# Automatic speech transcription using Whisper
In this module, we use [Whisper](https://github.com/openai/whisper) from OpenAI to transcribe speech automatically. Whisper is a robust automatic speech recognition (ASR) model that supports 99 different languages (e.g., English, Italian, Dutch, Japanese, Chinese, Spanish, etc).

Whisper provides 5 multilingual model sizes as follows:

|  Size  | Parameters | English-only model | Multilingual model | Required VRAM | Relative speed |
|:------:|:----------:|:------------------:|:------------------:|:-------------:|:--------------:|
|  tiny  |    39 M    |     `tiny.en`      |       `tiny`       |     ~1 GB     |      ~32x      |
|  base  |    74 M    |     `base.en`      |       `base`       |     ~1 GB     |      ~16x      |
| small  |   244 M    |     `small.en`     |      `small`       |     ~2 GB     |      ~6x       |
| medium |   769 M    |    `medium.en`     |      `medium`      |     ~5 GB     |      ~2x       |
| large  |   1550 M   |        N/A         | `large/large-v2` |    ~10 GB     |       1x       |

As you can see, the smaller the model is, the faster computational time is, with less accurate results.
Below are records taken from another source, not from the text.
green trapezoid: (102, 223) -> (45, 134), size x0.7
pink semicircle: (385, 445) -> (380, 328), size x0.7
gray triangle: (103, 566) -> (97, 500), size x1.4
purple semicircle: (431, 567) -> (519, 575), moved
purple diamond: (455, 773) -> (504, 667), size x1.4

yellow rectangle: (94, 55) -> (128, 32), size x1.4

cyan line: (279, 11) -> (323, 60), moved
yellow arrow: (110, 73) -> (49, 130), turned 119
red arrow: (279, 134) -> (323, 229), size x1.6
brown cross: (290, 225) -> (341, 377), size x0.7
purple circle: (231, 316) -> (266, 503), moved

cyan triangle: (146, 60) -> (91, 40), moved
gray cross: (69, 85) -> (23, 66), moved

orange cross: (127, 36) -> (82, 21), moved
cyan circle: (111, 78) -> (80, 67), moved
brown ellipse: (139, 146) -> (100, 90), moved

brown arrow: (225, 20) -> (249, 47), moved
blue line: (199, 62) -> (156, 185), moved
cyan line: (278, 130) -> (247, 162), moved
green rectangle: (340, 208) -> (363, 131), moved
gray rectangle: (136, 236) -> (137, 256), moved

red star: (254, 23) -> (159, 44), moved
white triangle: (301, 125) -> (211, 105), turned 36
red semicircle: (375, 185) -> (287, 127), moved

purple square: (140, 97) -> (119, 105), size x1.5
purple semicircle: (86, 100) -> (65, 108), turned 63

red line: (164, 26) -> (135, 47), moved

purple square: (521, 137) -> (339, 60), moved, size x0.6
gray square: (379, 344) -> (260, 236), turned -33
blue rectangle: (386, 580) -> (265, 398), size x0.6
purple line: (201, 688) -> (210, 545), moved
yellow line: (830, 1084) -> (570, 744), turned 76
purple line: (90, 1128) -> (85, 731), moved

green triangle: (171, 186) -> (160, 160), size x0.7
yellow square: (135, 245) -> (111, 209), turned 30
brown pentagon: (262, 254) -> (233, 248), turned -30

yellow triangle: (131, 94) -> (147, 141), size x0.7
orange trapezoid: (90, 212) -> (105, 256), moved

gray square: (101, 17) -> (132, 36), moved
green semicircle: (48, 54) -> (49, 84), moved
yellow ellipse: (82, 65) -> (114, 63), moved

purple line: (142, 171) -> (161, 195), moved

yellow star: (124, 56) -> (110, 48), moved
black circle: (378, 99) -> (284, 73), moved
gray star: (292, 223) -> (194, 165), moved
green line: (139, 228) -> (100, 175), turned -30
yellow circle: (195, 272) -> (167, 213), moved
### Issues in timestamps accuracy
The original whisper models do not correctly capture silences. Rather, they just include sliences in timestamps. <br>
For example, if an utterance was produced from 00:00:11.000 to 00:00:15.000 followed by a 2-second silence, the timestamp will be 00:00:11.000 - 00:00:17.000 instead. <br>

To solve this, we can use **[whisper-timestamped](https://github.com/linto-ai/whisper-timestamped#python)** for improved timing accuracy, word-level timestamps, and partially recovering disfluencies (e.g., uh) as "*"


***

### Import packages and define paths

Let's first import whisper-timestamped and other required packages.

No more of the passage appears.